I did it! I did it! I took the plunge and knitted some of my own handspun.
I had run out of delaying tactics. The Merino Lace socks were finished, and all the additional wool in the new gray color was spun. I told myself that I was not allowed to start any other knitting or spinning projects until I got started on the handspun sweater I've been sneaking up on all this time. That gave me just the little push I needed to get over the hump. I felt stymied, briefly, bottled up and frustrated. But in a couple of days I gathered my mental energy, got up a head of steam, and got going.
First I needed to get better acquainted with the yarn, which up until then I had only petted and admired. I tried doing the wraps-per-inch test, but I'm not sure I had that right, as it kept coming out as chunky weight, which it assuredly isn't. Next I painstakingly counted all the threads in the skeins to estimate yardage and wound them into balls. It felt alive and resilient in the handling. I carefully weighed each ball and calculated the yards per pound. That didn't really tell me much either. How many yards per pound should there be for a given thickness of yarn? I'm not experienced enough to say. The one thing this exercise did tell me is that, although it looks fairly consistent, the yarn varies quite a bit in thickness from ball to ball.

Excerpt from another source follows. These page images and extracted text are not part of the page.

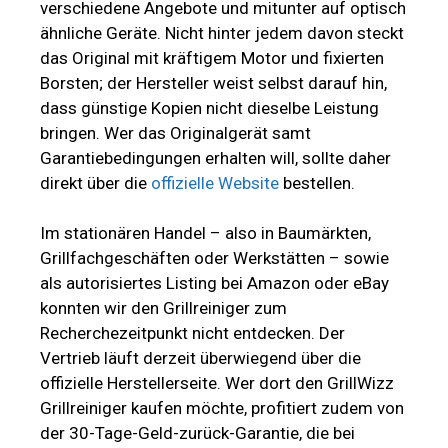
verschiedene Angebote und mitunter auf optisch
ähnliche Geräte. Nicht hinter jedem davon steckt
das Original mit kräftigem Motor und fixierten
Borsten; der Hersteller weist selbst darauf hin,
dass günstige Kopien nicht dieselbe Leistung
bringen. Wer das Originalgerät samt
Garantiebedingungen erhalten will, sollte daher
direkt über die
offizielle Website
bestellen.
Im stationären Handel – also in Baumärkten,
Grillfachgeschäften oder Werkstätten – sowie
als autorisiertes Listing bei Amazon oder eBay
konnten wir den Grillreiniger zum
Recherchezeitpunkt nicht entdecken. Der
Vertrieb läuft derzeit überwiegend über die
offizielle Herstellerseite. Wer dort den GrillWizz
Grillreiniger kaufen möchte, profitiert zudem von
der 30-Tage-Geld-zurück-Garantie, die bei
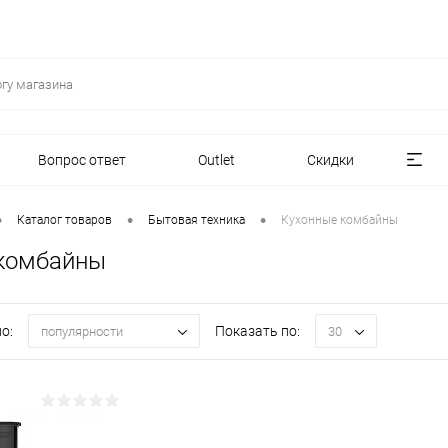
Вопрос ответ
Outlet
Скидки
•
•
•
Каталог товаров
Бытовая техника
Кухонные комбайны
комбайны
о:
Показать по:
популярности
30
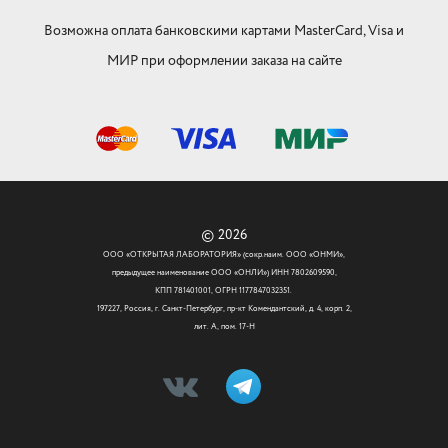
Возможна оплата банковскими картами MasterCard, Visa и
МИР при оформлении заказа на сайте
© 2026
ООО «ОТКРЫТАЯ ЛАБОРАТОРИЯ» (сокр.наим. ООО «ОНМИ»,
предыдущее наименование ООО «ОНЛИ») ИНН 7802609590,
КПП 781401001, ОГРН 1177847032351.
197227, Россия, г. Санкт-Петербург, пр-кт Комендантский, д. 4, корп. 2,
лит. А, пом. 17-Н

Finally, there was nothing for it but to actually knit some of the stuff. I took a wild guess and grabbed a pair of US size 7 needles, jumped in and started swatching. It worked up in the neighborhood of a worsted-weight gauge, a little loftier than I realized.
And you know what? It's real yarn. Yarn that you can knit with. Rather nice yarn, in fact. It's crisp and eager to please. It doesn't drape lazily like the Cashmerino; it perches on the edge of its seat, ready to jump up and go, light on its feet. Right then, I told it, let's get to work! I still had some work left to do to sort out the details of the sweater design, but set to it with a will and soon had it done.

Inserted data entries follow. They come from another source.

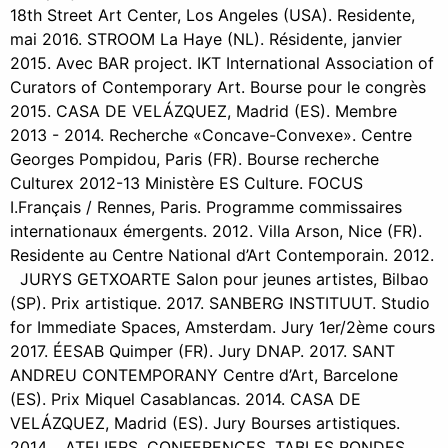
18th Street Art Center, Los Angeles (USA). Residente,
mai 2016. STROOM La Haye (NL). Résidente, janvier
2015. Avec BAR project. IKT International Association of
Curators of Contemporary Art. Bourse pour le congrès
2015. CASA DE VELÁZQUEZ, Madrid (ES). Membre
2013 - 2014. Recherche «Concave-Convexe». Centre
Georges Pompidou, Paris (FR). Bourse recherche
Culturex 2012-13 Ministère ES Culture. FOCUS
I.Français / Rennes, Paris. Programme commissaires
internationaux émergents. 2012. Villa Arson, Nice (FR).
Residente au Centre National d’Art Contemporain. 2012.
JURYS GETXOARTE Salon pour jeunes artistes, Bilbao
(SP). Prix artistique. 2017. SANBERG INSTITUUT. Studio
for Immediate Spaces, Amsterdam. Jury 1er/2ème cours
2017. ÉESAB Quimper (FR). Jury DNAP. 2017. SANT
ANDREU CONTEMPORANY Centre d’Art, Barcelone
(ES). Prix Miquel Casablancas. 2014. CASA DE
VELÁZQUEZ, Madrid (ES). Jury Bourses artistiques.
2014. ATELIERS, CONFERENCES, TABLES RONDES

I needed something that would use the five different natural colors of Coopworth wool that I had spun. I didn't actually set out, originally, to make a multi-colored project; it just happened. It all started with a half-pound of dark brown Coopworth that I bought to practice on when I first got my spinning wheel. Then, wondering what to do with the yarn, I found other colors to combine with it. Of course, I don't think I'll end up actually using that first bit for the sweater. It's the yarn I learned on, and it shows, though I love it all the same.
I settled on a color-blocked design, with set-in sleeves and a square neck, and swatched to see how the colors would look. The warm tan really seemed to jump out from the other colors. So instead of graduating all the colors from dark to light, I moved the to the bottom as a sort of edge accent. I tried out the cable motif I want to use down the front, to make sure it would work. And since it needed a name, I dubbed it the Cannonball sweater.
So now I'm happily on my way. In fact, I took it with me on yet another trip this week. Normally, I take socks for portability, instead of a bigger project, but I think I've had enough of socks for now. So I packed circular needles for the plane and straight ones for the hotel room and, optimistically, five balls of yarn, one in each color.
I did get quite a bit done by the time I got back, thankful to be home again. Here's most of the back, and I'm partway up the front as well. Of course, stockinette stitch in worsted weight does go quickly -- a welcome change after a stint of lacy patterns in tiny sock yarn. In any event, I'm awfully excited to have this project underway and see how it will turn out. And I'll never again be quite so hesitant to dive in and knit with my handspun.
Thank goodness, the Cannonball sweater is finally rolling!